IL MINISTERO MISE FRETTA AI GIUDICI SULLA GRAZIA A MINETTI
FARO SU PARTY E CONTATTI DI CIPRIANI
La fretta del ministero. E la “second life” di Nicole Minetti, unico vero elemento che
potrebbe portare la Procura generale di Milano a cambiare il parere sulla concessione della grazia.
Per capire la nuova fase della vicenda Minetti è necessario tornare indietro di qualche mese. A fine novembre, quando sul tavolo della Procura generale di Milano arriva un sollecito da parte del ministero della Giustizia: «Dovete fare in fretta sulla vicenda della grazia a Nicole Minetti, stiamo aspettando il vostro parere da inviare al presidente della Repubblica», è scritto, in sintesi. Il fascicolo era arrivato a luglio e i tempi dell’istruttoria si stavano avvicinando alla soglia dei 90 giorni prevista dalla normativa per la definizione di questo tipo di procedimenti. È in quel passaggio che da Roma arriva l’accelerazione.
Il 16 dicembre il dossier viene quindi affidato al sostituto procuratore generale Gaetano Brusa, magistrato di lunghissima esperienza, già alla guida del Tribunale di sorveglianza di Genova, esponente di Area. Un profilo di grande esperienza e garanzia, difficilmente accostabile, per storia e collocazione, a qualunque sospetto di vicinanza all’ex consigliera regionale lombarda. Brusa lavora in tempi strettissimi. In meno di un mese, ai primi di gennaio, dopo aver disposto gli accertamenti previsti dal modulo standard trasmesso insieme al fascicolo, deposita un parere favorevole. Non vengono svolte indagini all’estero, anche perché la scansione temporale – segnata proprio dal sollecito ministeriale – impone una chiusura rapida della prima istruttoria. Verifiche che invece partono adesso, nella seconda tranche.

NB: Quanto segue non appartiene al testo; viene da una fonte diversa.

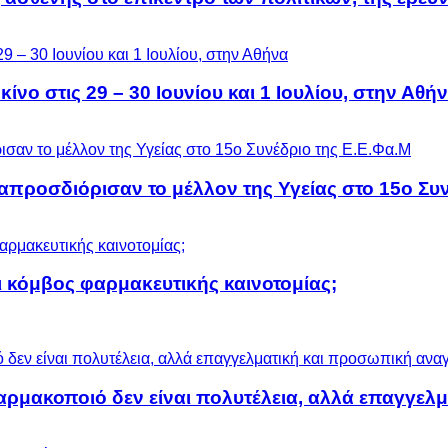
ίνο στις 29 – 30 Ιουνίου και 1 Ιουλίου, στην Αθή
προσδιόρισαν το μέλλον της Υγείας στο 15ο Συν
 κόμβος φαρμακευτικής καινοτομίας;
αρμακοποιό δεν είναι πολυτέλεια, αλλά επαγγελ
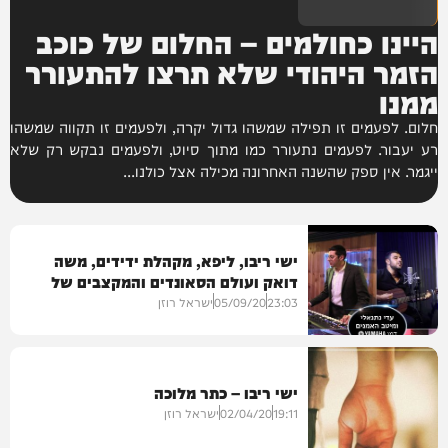
היינו כחולמים – החלום של כוכב
הזמר היהודי שלא תרצו להתעורר
ממנו
חלום. לפעמים זו תפילה שמשהו גדול יקרה, ולפעמים זו תקווה שמשהו
רע יעבור. לפעמים נתעורר כמו מתוך סיוט, ולפעמים נבקש רק שלא
ייגמר. אין ספק שהשנה האחרונה מכילה אצל כולנו...
ישי ריבו, ליפא, מקהלת ידידים, משה
דואק ועולם הסאונדים והמקצבים של
עדי נתנאלי
23:03
05/09/20
ישראל רוזן
ישי ריבו – כתר מלוכה
חדש במוזיקה
19:11
02/04/20
ישראל רוזן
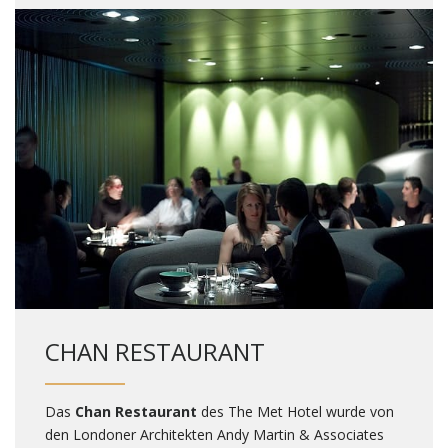
CHAN RESTAURANT
Das
Chan Restaurant
des The Met Hotel wurde von
den Londoner Architekten Andy Martin & Associates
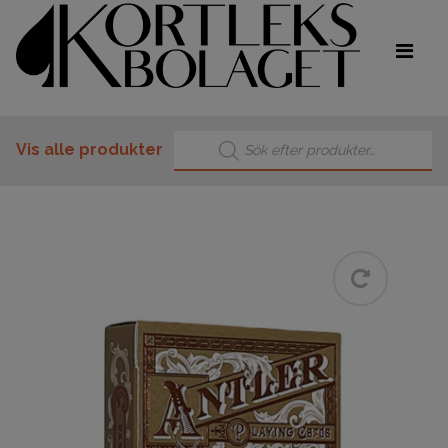
Products search
Vis alle produkter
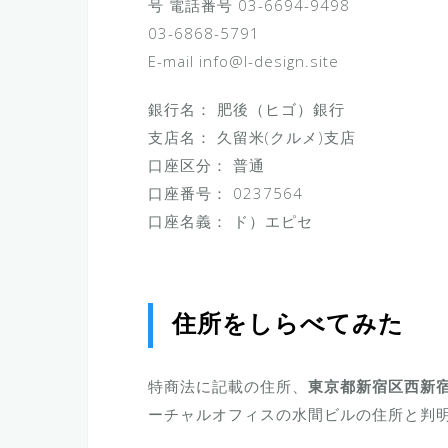
号 電話番号 03-6694-9498
03-6868-5791
E-mail info@l-design.site
銀行名： 肥後（ヒゴ）銀行
支店名： 久留米(クルメ)支店
口座区分： 普通
口座番号： 0237564
口座名義： ド）エピセ
住所をしらべてみた
特商法に記載の住所、
東京都新宿区西新宿
ーチャルオフィスの水間ビルの住所と判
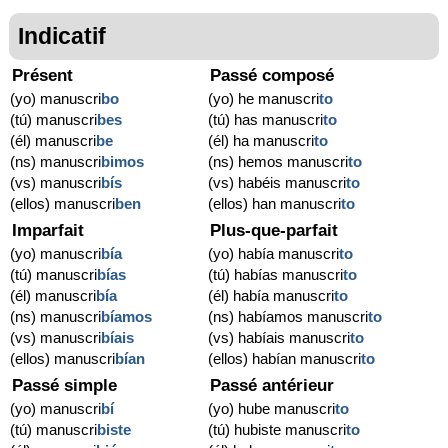
Indicatif
Présent
Passé composé
(yo) manuscri
bo
(yo) he manuscri
to
(tú) manuscri
bes
(tú) has manuscri
to
(él) manuscri
be
(él) ha manuscri
to
(ns) manuscri
bimos
(ns) hemos manuscri
to
(vs) manuscri
bís
(vs) habéis manuscri
to
(ellos) manuscri
ben
(ellos) han manuscri
to
Imparfait
Plus-que-parfait
(yo) manuscri
bía
(yo) había manuscri
to
(tú) manuscri
bías
(tú) habías manuscri
to
(él) manuscri
bía
(él) había manuscri
to
(ns) manuscri
bíamos
(ns) habíamos manuscri
to
(vs) manuscri
bíais
(vs) habíais manuscri
to
(ellos) manuscri
bían
(ellos) habían manuscri
to
Passé simple
Passé antérieur
(yo) manuscri
bí
(yo) hube manuscri
to
(tú) manuscri
biste
(tú) hubiste manuscri
to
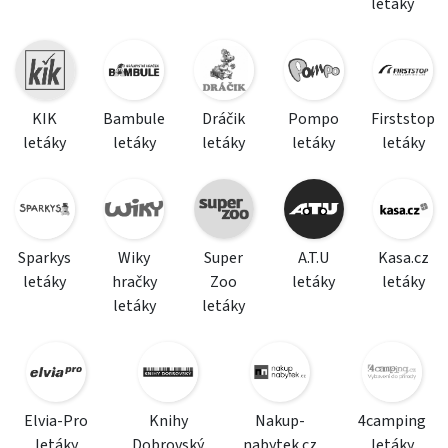
letáky
KIK
Bambule
Dráčik
Pompo
Firststop
letáky
letáky
letáky
letáky
letáky
Sparkys
Wiky
Super
A.T.U
Kasa.cz
letáky
hračky
Zoo
letáky
letáky
letáky
letáky
Elvia-Pro
Knihy
Nakup-
4camping
letáky
Dobrovský
nabytek.cz
letáky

È qui che si apre il punto più delicato. Per riaprire il caso e arrivare a un eventuale nuovo parere negativo non servirà dimostrare la commissione di nuovi reati. Il nodo è la valutazione del percorso personale: capire se quella «radicale presa di distanza dal passato deviante», indicata nella richiesta di grazia, sia reale e verificabile. Nel documento si parla di un «contesto ormai chiuso e, per il corso della vita successiva, irripetibile». E nel parere del 9 gennaio 2026 Brusa sottolinea come «negli anni successivi la condannata ha dimostrato di essere oggi persona impermeabile», con una «positiva riabilitazione» dei «valori della convivenza civile» e una «concreta volontà di riscatto sociale».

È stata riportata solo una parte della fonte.